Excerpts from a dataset

***

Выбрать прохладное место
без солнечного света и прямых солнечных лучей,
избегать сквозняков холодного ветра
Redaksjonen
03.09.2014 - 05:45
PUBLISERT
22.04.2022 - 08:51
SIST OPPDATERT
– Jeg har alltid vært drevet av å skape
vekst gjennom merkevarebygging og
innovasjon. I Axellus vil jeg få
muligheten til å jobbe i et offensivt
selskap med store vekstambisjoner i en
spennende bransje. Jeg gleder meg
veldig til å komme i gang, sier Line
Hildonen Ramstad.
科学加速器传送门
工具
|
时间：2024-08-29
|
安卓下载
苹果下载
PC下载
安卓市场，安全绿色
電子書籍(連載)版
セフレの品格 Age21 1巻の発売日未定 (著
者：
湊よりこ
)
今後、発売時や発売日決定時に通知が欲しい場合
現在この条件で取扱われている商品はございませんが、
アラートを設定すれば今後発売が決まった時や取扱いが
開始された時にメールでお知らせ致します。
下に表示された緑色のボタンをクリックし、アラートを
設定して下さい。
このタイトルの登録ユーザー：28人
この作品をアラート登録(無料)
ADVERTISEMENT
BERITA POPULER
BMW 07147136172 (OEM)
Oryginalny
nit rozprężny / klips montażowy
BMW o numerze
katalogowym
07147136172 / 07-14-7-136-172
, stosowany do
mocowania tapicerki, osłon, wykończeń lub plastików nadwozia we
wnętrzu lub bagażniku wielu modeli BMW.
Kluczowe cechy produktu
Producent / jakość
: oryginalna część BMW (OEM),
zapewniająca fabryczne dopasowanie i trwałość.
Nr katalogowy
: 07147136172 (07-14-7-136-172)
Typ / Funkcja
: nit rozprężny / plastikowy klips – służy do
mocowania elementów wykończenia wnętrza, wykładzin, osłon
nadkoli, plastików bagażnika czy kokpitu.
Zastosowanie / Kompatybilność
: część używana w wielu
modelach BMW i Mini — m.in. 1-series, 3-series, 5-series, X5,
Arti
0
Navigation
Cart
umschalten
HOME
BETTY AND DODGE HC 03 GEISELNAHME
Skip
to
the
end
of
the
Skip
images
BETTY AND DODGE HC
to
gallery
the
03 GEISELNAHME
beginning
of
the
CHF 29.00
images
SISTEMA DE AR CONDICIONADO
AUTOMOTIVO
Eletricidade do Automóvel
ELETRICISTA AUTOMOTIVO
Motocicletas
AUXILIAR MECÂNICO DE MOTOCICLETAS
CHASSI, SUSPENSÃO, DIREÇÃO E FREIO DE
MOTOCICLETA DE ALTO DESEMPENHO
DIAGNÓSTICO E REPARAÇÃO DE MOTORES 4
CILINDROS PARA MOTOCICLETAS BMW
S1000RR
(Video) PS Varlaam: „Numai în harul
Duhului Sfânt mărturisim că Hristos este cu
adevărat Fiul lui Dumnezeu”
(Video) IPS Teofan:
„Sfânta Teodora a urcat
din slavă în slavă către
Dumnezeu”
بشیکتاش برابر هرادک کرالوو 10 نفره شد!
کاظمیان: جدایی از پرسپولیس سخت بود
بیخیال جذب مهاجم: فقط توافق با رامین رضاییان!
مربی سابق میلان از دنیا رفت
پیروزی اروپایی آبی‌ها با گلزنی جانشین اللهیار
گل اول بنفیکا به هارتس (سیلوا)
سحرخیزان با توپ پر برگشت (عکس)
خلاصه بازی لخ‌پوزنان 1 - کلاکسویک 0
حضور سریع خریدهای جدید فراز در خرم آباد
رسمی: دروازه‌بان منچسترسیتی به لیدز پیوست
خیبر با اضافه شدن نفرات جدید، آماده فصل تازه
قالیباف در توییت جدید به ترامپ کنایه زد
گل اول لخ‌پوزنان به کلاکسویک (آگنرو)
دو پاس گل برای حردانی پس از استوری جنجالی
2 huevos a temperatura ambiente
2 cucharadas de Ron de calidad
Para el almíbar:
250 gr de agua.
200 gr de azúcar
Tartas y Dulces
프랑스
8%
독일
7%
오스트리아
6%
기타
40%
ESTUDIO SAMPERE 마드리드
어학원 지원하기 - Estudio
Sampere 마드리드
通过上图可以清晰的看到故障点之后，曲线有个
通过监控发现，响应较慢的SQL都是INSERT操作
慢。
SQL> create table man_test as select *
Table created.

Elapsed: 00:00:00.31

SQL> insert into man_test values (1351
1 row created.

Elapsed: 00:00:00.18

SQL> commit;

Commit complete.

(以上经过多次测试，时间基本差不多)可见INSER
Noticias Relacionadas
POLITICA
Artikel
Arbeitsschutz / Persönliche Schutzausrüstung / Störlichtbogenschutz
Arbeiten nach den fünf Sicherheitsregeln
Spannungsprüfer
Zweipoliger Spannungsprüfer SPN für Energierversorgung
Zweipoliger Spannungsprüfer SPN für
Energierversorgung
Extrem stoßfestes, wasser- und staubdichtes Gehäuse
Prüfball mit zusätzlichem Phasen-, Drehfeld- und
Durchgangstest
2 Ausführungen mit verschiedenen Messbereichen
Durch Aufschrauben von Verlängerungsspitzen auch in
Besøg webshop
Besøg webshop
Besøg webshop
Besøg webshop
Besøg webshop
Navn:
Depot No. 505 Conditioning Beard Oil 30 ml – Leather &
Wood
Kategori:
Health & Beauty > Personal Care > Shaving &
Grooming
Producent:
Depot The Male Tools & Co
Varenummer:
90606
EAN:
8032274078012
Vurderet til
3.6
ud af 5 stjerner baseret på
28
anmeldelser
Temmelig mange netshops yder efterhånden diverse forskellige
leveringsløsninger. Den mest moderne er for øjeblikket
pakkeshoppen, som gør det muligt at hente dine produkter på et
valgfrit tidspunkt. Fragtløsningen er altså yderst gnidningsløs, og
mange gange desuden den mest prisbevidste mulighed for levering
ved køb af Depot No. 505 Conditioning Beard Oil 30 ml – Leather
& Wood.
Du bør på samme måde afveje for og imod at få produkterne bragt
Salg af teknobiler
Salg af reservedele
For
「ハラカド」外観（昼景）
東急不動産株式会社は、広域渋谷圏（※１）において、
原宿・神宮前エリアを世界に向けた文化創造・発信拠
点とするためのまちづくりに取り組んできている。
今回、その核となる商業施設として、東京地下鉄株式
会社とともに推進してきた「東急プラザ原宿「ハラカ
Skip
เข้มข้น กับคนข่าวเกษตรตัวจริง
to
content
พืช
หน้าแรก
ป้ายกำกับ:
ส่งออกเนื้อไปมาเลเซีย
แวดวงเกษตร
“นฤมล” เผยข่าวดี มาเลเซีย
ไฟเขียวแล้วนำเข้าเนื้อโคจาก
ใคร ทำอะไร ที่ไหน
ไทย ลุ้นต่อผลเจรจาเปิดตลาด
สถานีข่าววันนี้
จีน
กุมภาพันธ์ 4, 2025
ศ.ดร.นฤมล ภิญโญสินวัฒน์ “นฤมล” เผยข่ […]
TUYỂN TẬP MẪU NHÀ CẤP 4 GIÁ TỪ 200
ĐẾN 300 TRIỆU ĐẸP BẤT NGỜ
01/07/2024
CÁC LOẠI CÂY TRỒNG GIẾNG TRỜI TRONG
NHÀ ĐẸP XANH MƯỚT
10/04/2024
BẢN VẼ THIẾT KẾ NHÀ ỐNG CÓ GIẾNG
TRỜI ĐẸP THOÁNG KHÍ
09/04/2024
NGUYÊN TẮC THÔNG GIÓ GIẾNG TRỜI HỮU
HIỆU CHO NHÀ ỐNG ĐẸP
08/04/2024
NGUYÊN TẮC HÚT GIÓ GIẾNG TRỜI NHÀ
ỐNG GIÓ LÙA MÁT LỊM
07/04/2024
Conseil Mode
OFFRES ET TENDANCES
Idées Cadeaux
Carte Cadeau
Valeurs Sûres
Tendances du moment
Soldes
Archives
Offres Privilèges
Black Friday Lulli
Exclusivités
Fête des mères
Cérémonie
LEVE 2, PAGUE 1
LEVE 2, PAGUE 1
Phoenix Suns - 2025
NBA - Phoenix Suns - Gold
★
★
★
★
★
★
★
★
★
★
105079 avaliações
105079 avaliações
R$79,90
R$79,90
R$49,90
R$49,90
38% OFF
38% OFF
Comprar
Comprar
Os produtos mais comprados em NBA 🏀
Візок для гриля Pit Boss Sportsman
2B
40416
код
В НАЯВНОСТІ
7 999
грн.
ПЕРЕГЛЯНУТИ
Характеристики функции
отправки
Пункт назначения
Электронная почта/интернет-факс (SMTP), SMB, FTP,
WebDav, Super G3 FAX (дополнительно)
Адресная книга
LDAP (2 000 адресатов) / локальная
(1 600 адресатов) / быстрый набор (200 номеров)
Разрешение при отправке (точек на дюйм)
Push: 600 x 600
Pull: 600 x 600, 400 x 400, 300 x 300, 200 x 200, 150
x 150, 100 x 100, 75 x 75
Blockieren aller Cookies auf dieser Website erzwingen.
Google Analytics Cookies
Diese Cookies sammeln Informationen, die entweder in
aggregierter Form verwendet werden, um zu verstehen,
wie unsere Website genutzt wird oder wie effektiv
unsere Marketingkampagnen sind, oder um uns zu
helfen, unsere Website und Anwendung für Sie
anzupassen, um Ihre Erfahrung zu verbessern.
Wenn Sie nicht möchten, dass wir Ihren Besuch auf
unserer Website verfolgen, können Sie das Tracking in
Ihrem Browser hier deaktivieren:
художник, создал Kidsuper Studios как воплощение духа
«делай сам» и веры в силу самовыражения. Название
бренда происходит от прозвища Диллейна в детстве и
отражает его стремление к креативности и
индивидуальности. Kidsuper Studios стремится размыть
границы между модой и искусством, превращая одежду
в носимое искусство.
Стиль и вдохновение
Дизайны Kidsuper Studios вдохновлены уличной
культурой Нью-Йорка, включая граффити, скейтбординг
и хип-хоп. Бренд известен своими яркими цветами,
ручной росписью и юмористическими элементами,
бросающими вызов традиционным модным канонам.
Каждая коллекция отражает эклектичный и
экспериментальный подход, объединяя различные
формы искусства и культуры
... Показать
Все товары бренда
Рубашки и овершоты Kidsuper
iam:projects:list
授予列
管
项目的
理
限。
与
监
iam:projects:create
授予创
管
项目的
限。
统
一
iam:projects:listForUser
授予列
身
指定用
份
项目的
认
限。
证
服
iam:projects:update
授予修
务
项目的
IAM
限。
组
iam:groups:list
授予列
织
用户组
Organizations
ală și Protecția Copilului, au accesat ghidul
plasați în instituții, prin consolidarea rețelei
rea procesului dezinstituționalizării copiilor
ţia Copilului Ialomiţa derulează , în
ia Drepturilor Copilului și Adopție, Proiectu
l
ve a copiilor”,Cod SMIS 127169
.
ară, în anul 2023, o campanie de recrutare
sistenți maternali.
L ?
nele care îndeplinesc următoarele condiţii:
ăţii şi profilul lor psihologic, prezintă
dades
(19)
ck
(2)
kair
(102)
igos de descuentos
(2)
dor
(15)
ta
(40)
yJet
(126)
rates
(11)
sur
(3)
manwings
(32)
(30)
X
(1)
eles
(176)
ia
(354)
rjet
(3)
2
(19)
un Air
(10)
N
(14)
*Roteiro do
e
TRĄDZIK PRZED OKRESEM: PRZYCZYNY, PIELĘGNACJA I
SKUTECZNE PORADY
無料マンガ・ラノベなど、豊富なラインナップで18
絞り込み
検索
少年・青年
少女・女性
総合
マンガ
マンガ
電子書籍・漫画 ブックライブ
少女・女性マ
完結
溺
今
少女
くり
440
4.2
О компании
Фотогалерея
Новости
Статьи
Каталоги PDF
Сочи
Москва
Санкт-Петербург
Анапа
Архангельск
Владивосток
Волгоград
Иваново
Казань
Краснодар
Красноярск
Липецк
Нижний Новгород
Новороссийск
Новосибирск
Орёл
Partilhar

***

Aim of the exercise
Write the lines out again exactly, from the one containing "nele care îndeplinesc" through the last line of the records, and include no other lines.

Task solution
nele care îndeplinesc următoarele condiţii:
ăţii şi profilul lor psihologic, prezintă
dades
(19)
ck
(2)
kair
(102)
igos de descuentos
(2)
dor
(15)
ta
(40)
yJet
(126)
rates
(11)
sur
(3)
manwings
(32)
(30)
X
(1)
eles
(176)
ia
(354)
rjet
(3)
2
(19)
un Air
(10)
N
(14)
*Roteiro do
e
TRĄDZIK PRZED OKRESEM: PRZYCZYNY, PIELĘGNACJA I
SKUTECZNE PORADY
無料マンガ・ラノベなど、豊富なラインナップで18
絞り込み
検索
少年・青年
少女・女性
総合
マンガ
マンガ
電子書籍・漫画 ブックライブ
少女・女性マ
完結
溺
今
少女
くり
440
4.2
О компании
Фотогалерея
Новости
Статьи
Каталоги PDF
Сочи
Москва
Санкт-Петербург
Анапа
Архангельск
Владивосток
Волгоград
Иваново
Казань
Краснодар
Красноярск
Липецк
Нижний Новгород
Новороссийск
Новосибирск
Орёл
Partilhar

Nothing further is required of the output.